**EXERCISE DESCRIPTION**
Scan the records below and copy every line that contains the string "plików".

(Data items)
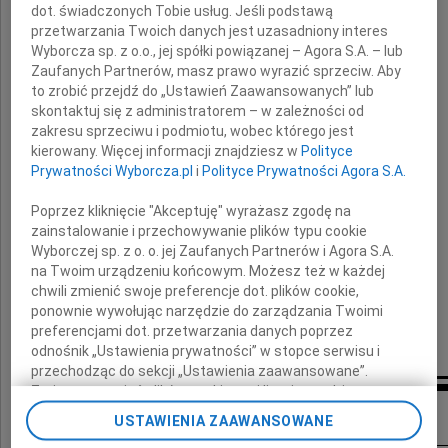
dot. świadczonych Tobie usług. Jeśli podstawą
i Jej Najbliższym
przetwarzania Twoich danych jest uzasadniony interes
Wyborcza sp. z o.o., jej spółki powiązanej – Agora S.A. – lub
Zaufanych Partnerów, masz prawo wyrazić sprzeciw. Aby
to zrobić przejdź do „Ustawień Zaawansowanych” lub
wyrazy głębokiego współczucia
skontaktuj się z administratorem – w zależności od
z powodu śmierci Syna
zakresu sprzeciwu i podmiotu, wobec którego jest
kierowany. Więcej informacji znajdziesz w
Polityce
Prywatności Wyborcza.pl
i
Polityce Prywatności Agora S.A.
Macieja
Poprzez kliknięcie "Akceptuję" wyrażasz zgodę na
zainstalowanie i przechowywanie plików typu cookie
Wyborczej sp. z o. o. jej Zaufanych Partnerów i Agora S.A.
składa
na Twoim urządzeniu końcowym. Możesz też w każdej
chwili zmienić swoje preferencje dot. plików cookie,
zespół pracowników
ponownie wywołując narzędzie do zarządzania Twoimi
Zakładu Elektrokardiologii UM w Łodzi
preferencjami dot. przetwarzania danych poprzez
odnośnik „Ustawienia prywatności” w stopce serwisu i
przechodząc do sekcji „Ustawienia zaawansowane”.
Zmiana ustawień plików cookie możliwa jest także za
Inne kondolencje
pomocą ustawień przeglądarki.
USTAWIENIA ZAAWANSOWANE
---
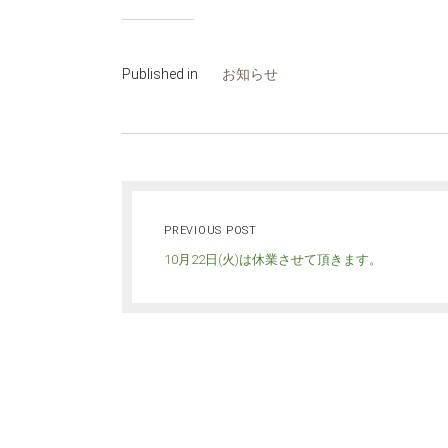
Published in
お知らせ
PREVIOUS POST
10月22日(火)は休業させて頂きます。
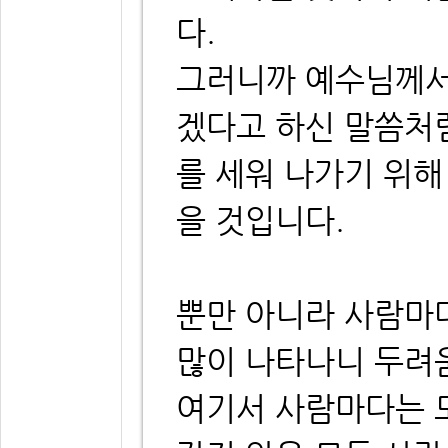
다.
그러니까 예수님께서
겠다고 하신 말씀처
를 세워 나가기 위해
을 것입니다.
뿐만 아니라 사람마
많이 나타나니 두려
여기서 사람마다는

**RESPONSE FOR THIS EXERCISE**
zainstalowanie i przechowywanie plików typu cookie
chwili zmienić swoje preferencje dot. plików cookie,
Zmiana ustawień plików cookie możliwa jest także za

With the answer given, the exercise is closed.